- TASK BRIEF
Among the entries below, only the lines from the one with "Original THALGO Hers" through the one with "PARA EXP..." are wanted, reproduced exactly. Pictures are not wanted.

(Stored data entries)

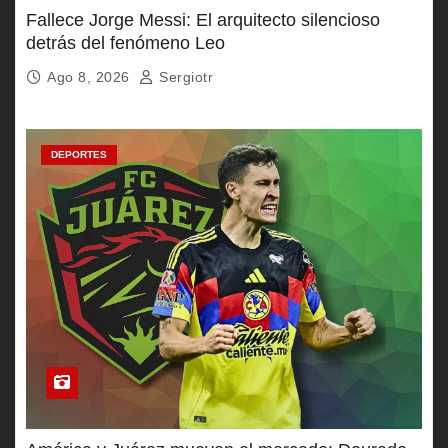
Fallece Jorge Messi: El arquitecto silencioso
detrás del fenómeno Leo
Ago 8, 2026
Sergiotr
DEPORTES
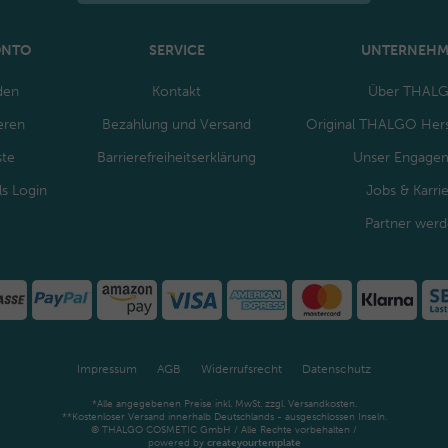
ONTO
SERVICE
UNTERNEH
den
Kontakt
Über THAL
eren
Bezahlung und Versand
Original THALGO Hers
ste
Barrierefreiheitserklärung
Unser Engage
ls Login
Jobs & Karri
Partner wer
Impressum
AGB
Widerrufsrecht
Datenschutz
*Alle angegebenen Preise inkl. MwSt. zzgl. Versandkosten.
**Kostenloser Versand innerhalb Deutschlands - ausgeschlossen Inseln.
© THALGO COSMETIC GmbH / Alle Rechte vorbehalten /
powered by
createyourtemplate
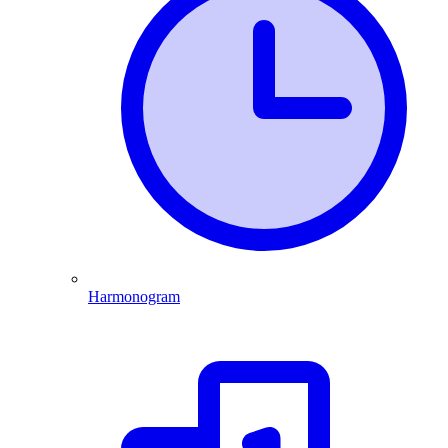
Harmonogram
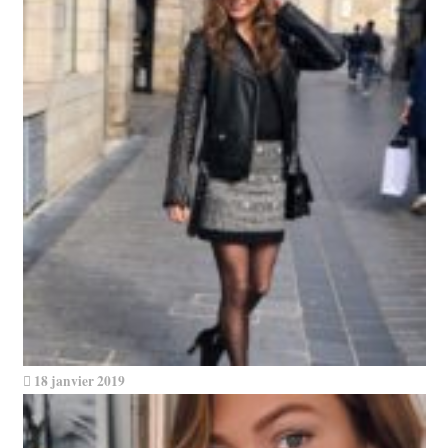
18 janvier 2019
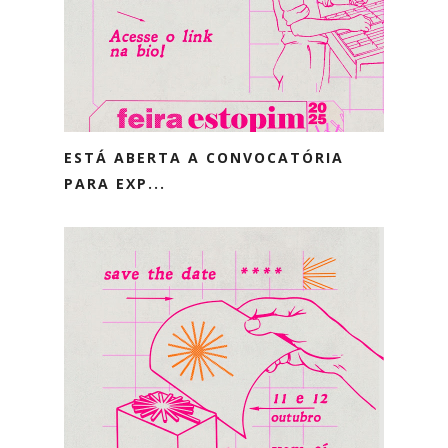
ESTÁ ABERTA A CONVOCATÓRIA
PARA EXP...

==

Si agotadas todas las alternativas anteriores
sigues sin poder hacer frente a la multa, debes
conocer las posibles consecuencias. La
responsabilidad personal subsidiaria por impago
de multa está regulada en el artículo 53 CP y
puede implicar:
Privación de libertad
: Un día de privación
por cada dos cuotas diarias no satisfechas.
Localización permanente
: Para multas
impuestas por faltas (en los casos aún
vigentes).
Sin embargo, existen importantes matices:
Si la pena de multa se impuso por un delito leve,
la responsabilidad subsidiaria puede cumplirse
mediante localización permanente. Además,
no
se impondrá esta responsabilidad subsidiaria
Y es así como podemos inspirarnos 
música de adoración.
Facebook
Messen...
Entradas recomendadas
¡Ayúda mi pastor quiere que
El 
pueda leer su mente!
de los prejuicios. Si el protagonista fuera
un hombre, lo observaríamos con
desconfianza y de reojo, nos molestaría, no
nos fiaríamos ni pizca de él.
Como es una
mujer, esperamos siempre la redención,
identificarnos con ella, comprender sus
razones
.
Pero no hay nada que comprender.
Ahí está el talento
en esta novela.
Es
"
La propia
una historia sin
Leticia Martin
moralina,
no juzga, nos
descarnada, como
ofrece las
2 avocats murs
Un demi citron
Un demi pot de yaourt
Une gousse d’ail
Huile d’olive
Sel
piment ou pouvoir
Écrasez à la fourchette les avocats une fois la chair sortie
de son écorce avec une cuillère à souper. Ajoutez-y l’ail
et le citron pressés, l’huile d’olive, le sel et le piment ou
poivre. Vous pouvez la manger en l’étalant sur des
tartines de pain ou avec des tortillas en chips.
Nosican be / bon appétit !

* * *

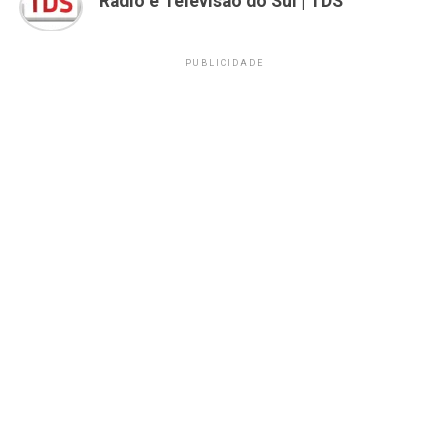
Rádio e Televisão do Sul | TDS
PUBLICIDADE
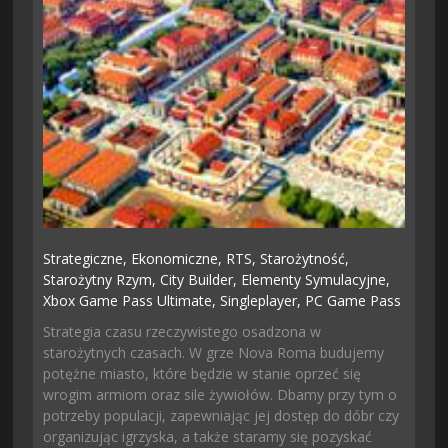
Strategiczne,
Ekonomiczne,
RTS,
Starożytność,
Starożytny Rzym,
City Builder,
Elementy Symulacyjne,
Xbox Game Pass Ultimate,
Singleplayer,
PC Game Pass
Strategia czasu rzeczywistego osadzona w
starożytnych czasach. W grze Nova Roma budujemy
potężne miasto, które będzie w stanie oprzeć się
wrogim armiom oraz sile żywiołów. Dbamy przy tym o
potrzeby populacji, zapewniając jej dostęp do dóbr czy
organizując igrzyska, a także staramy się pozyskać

- FINAL ANSWER
Original THALGO Hers
ste
Barrierefreiheitserklärung
Unser Engage
ls Login
Jobs & Karri
Partner wer
Impressum
AGB
Widerrufsrecht
Datenschutz
*Alle angegebenen Preise inkl. MwSt. zzgl. Versandkosten.
**Kostenloser Versand innerhalb Deutschlands - ausgeschlossen Inseln.
© THALGO COSMETIC GmbH / Alle Rechte vorbehalten /
powered by
createyourtemplate
Harmonogram
18 janvier 2019
ESTÁ ABERTA A CONVOCATÓRIA
PARA EXP...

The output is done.